Bu iki farklı süreci anladığınızda, erozyon ve ayrışma arasındaki farkı ayırt etmek kolaylaşır. Erozyon ve ayrışma, kayaların tahrip olmasına ve dünyanın yüzeyini şekillendiren doğanın doğal jeolojik güçleridir. Bununla birlikte, bu süreçlerin, yeryüzünün topografyasının değiştirilmesinde yer almaları açısından doğada benzer olduğunu söyleyebiliriz, ancak vurgulanması gereken farklılıklar vardır. Ayrışma, doğa güçlerinin bir sonucu olarak kayaların daha küçük parçalara ayrılması anlamına gelirken, erozyon rüzgarları, akan suyu ve daha yeni yerlere ayrışma ile oluşturulan buzulların hareketini içeren buz buzullarının hareketini içeren bir dizi süreçtir..
Ayrışmalarda, büyük kayalar havanın etkisiyle kırılıyor, ancak yeni bir yere taşınmazlar. Sadece yan yana kalırlar. Ayrışma biyolojik, fiziksel ve kimyasal ayrışma olarak sınıflandırılır. Fiziksel ayrışma kayaçların çarpışma, basınç nedeniyle kırılma veya üst düzey kayaların erozyonunun neden olduğu basınç tahliyesi gibi daha küçük parçalara kırılmasına yol açan tüm süreçlerdir. Bitkilerin köklerinin içe doğru büyümesi vb. Nedeniyle meydana gelen kırılma, biyolojik ayrışma. Kimyasal ayrışma, Öte yandan, ya yağış yoluyla ya da yüksek akarsulardan, kayalarda bulunan minerallerin oksijenlenmesinde ya da kayalarda bulunan mineraller suda tamamen eridiğinde suyun bir sonucudur. Tüm bu eylemlerin bir sonucu olarak kayalar daha küçük parçalara ayrılıyor.

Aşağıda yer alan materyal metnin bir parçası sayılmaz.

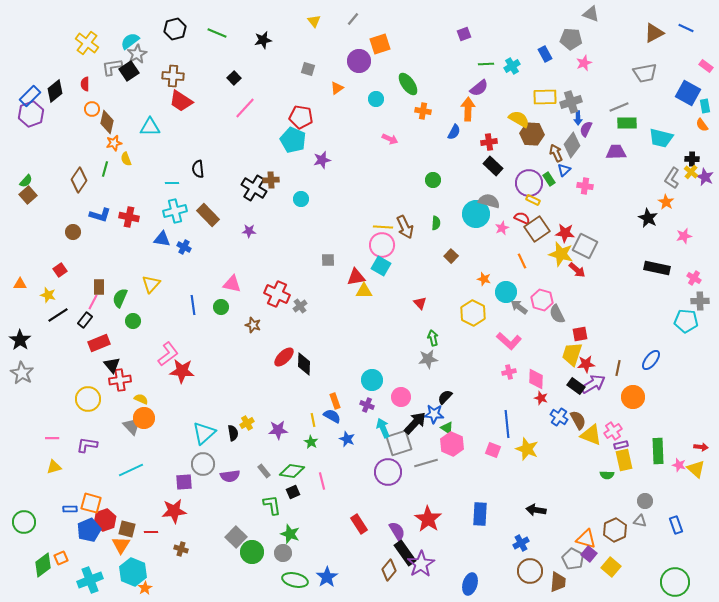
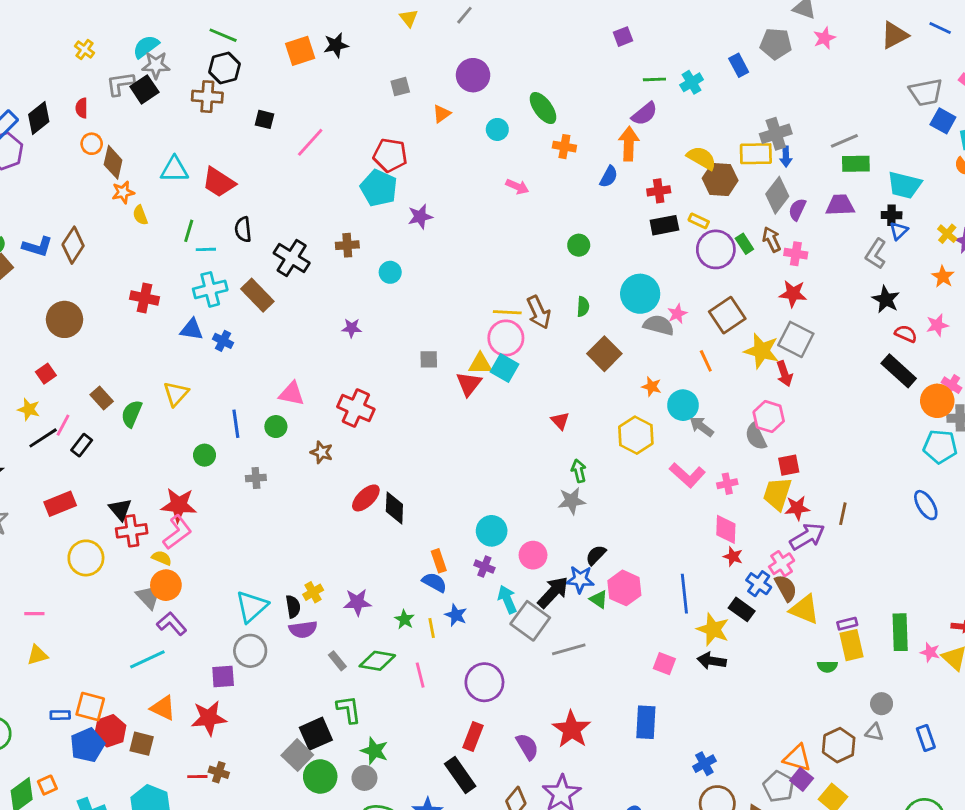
black hexagon: (175, 29) -> (224, 68), moved
green line: (217, 33) -> (223, 35), moved
yellow cross: (87, 43) -> (84, 49), size x0.6
orange square: (380, 44) -> (300, 51), moved
gray star: (137, 54) -> (156, 65), turned 30
pink star: (584, 63) -> (824, 38), moved
gray square: (308, 69) -> (400, 87), turned -32
gray trapezoid: (645, 73) -> (926, 92), moved
black square: (234, 78) -> (264, 119), moved, turned -32
blue square: (688, 93) -> (943, 121), size x0.7
yellow rectangle: (545, 97) -> (756, 154), moved
red trapezoid: (181, 101) -> (219, 182), moved
purple semicircle: (586, 129) -> (797, 209), moved
brown arrow: (556, 153) -> (772, 239), moved
black cross: (692, 159) -> (892, 215), moved
black rectangle: (493, 166) -> (664, 225), turned -54
green line: (105, 169) -> (189, 231), moved
blue triangle: (564, 170) -> (899, 231), moved
gray L-shape: (672, 178) -> (876, 254), moved
black cross: (254, 188) -> (292, 258), moved
yellow rectangle: (533, 200) -> (699, 221), moved
gray semicircle: (489, 201) -> (659, 325), moved
orange star: (666, 202) -> (943, 277), moved
blue L-shape: (100, 215) -> (37, 247), moved
red semicircle: (522, 218) -> (906, 334), moved
purple star: (249, 231) -> (352, 328), moved
brown circle: (73, 232) -> (64, 319), size x1.6
red star: (565, 233) -> (793, 294), moved
brown square: (451, 256) -> (604, 354), size x1.6
black rectangle: (657, 268) -> (899, 371), turned 30
red arrow: (577, 270) -> (784, 374), turned 30
red triangle: (356, 277) -> (469, 384), turned -42
brown rectangle: (99, 287) -> (102, 398), turned -42
yellow triangle: (364, 291) -> (480, 364), moved
pink hexagon: (542, 300) -> (769, 417), moved
pink line: (93, 302) -> (63, 425), moved
gray cross: (300, 306) -> (256, 478), moved, turned 32
green circle: (133, 321) -> (204, 455), moved
red rectangle: (99, 343) -> (60, 504), moved
pink L-shape: (168, 354) -> (177, 532), moved
blue ellipse: (651, 360) -> (926, 505), moved, turned -70
red star: (182, 371) -> (179, 505), moved
pink cross: (509, 372) -> (727, 484), moved
black rectangle: (576, 386) -> (742, 609), moved
orange circle: (633, 397) -> (937, 401), moved
yellow line: (313, 420) -> (432, 628), moved
pink cross: (613, 431) -> (782, 564), moved
gray square: (399, 443) -> (530, 621), turned -36
pink hexagon: (452, 444) -> (624, 588), moved
purple L-shape: (87, 445) -> (172, 624), moved, turned 40
pink square: (493, 450) -> (664, 664), moved
purple circle: (388, 472) -> (484, 682), moved
purple semicircle: (230, 476) -> (303, 629), moved
black square: (293, 492) -> (316, 734), moved, size x1.6
black arrow: (536, 510) -> (712, 661), moved
red rectangle: (359, 524) -> (473, 737), turned 54
red line: (151, 532) -> (197, 777), moved
orange triangle: (121, 545) -> (163, 708), moved, turned -36
black rectangle: (405, 553) -> (460, 775), moved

Burada, bir sürecin gerçekte nasıl gerçekleştiğini görelim. Fiziksel ayrışmanın nasıl gerçekleştiğini görelim. Büyük taşlarda nasıl çatlaklar ve çatlaklar olduğunu görmüş olmalısınız. Yağmur yağdığında, su bu çatlaklarda ve yarıklarda toplanır. Daha sonra, gece geldiğinde, ortamın sıcaklığı düşer. Bunun sonucu olarak, bu küçük çatlak ve yarıklardaki su buza dönüştükçe genişlemeye başlar. Bunu yaparken kaya ayrılmaya başlar. Bu eylem bir süre tekrarlanır ve son olarak, kaya parçası kendisini büyük kayadan ayırır.
Parçalanmış kaya parçaları bulundukları yerde kaldığında, rüzgar, su ve eriyen buzun etkisi bu küçük kaya parçalarının bazılarını yeni yerlere götürür. Bu işleme erozyon denir. Erozyon, kaya parçaları rüzgarlar, akan su ve yerçekimi etkileri ile daha düşük seviyelere indirilirken peyzajın şekillenmesine yol açan bir dizi süreçtir. Plajların ve nehir kenarlarının etrafında gördüğümüz küçük kaya parçaları, dağlarda yükseklere sahiptir. Erozyon, daha büyük bir sürecin başlangıcıdır. Olarak bilinen diğer dört aşaması vardır ayrılma, sürükleme, taşıma ve biriktirme. Erozyonla dolaşmaya başlayan kaya ve tortuların bir yere yerleşmesi gerekir. Bir kez yaptıkları zaman, birikim olarak bilinir.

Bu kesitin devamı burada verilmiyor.